In a child there is innocence that does not understand right from wrong. When a child witnesses abuse, messages of what love, respect and kindness is lost. The family unit becomes dysfunctional as a result of domestic violence, sexual, physical and/or psychological abuse. The child ultimately doesn’t understand what goes on due to the silence of the victimized family member. Victims are silenced and so are their children for they both fear to be subject to more violence. Children in the home rely on safety, shelter, clothing, nourishment, and love, unfortunately, none of these components exist when families are exposed to domestic violence. Sometimes our thoughts are not pleasant so we deny the truth which leads to revolving doors beginning and ending at the same place. The person’s (child and victim’s) emotional and psychological make-up will be damaged and there is a desperate need to repair what has been broken, healing requires trust. Once abuse is accepted, violence can continue through generations. The alternative victims face is to rely on systems that do not re-victimize woman and their children. I request that ACS begins to use their money to assist families by providing support and protection to keep impacted families together. Not only do ACS separate families but also misallocate their resources and prolong the separation. Once again the child suffers in silence without a true understanding of the reason why he/she was separated from his/her caretaker. It’s time for a conversation, the change begins with you. Survivors’ deepest and darkest secrets must be unveiled and brought to the light to allow the process of healing to begin. “We, survivors of abuse, represent a change that we, with the support of others, can make possible. Our values, integrity and transparency lead to an understanding among the general public of what abuse is. Without community involvement how can we address the victims’ needs? Communication is essential between survivors, policymakers and local communities so that survivors’ experiences are taken into account. When does the cycle of abuse end if the community continues to turn the blind eye?
Thank you, Katherine.
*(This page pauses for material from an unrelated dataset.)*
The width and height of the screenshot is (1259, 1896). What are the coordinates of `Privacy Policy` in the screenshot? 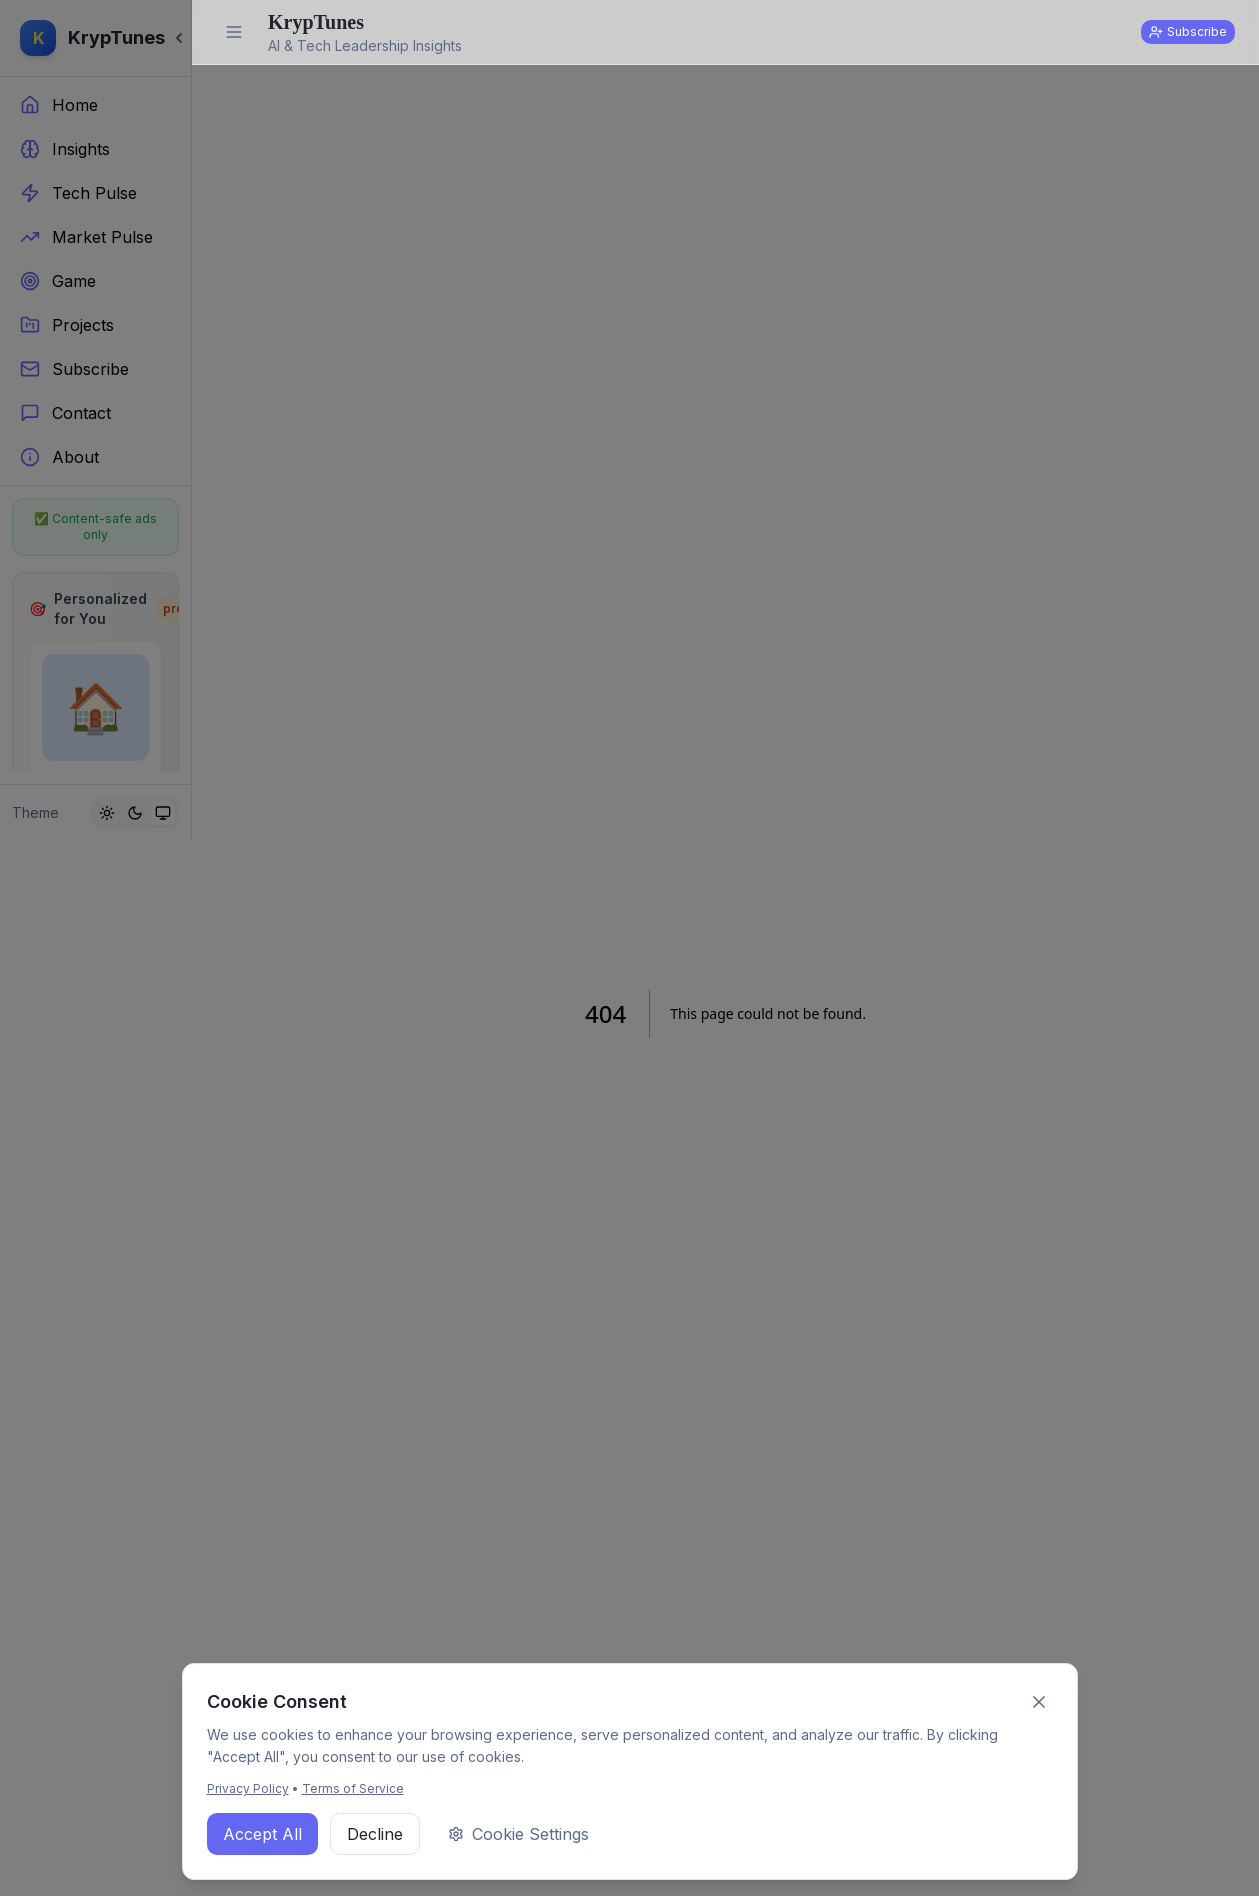 It's located at (248, 1788).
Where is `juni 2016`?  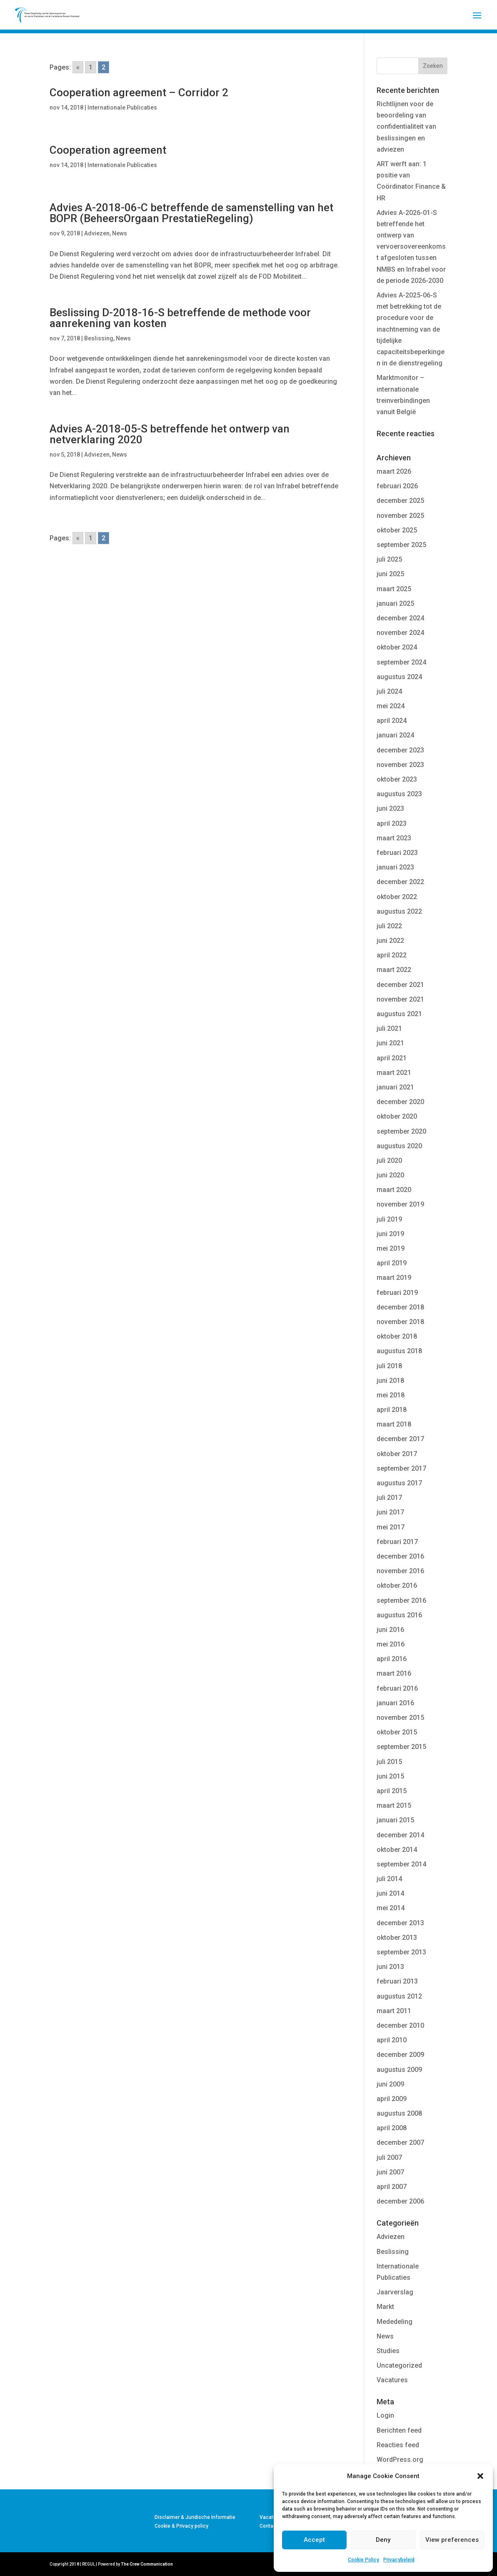 juni 2016 is located at coordinates (390, 1630).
Well said. ACS should focus on keeping family together. As long as they can see that the family is making progress on change for the better, and there is healing. I wish I didn’t have to surrender my parental rights. There is a huge void in my life without my daughter. Thank you for speaking out on domestic violence.
ACS must focus on keeping families together paired with providing support to victims by trained staff persons who can assist without biases or judgments.
An excellently written piece, with extremely valid, crucial, and urgent points!
Nice blog will put keep up the good work
Hi Katherine, thank you for sharing your thoughts. Yes, we need more preventive services and more understanding of the struggle survivors of domestic violence face while parenting. ACS too often criminalizes the victim and rips families apart when, with the same amount of resources, they could focus on rebuilding lives.
Also, to you Marissa, I am sorry to hear what happened. No should be in a position when they have to surrender their parental rights.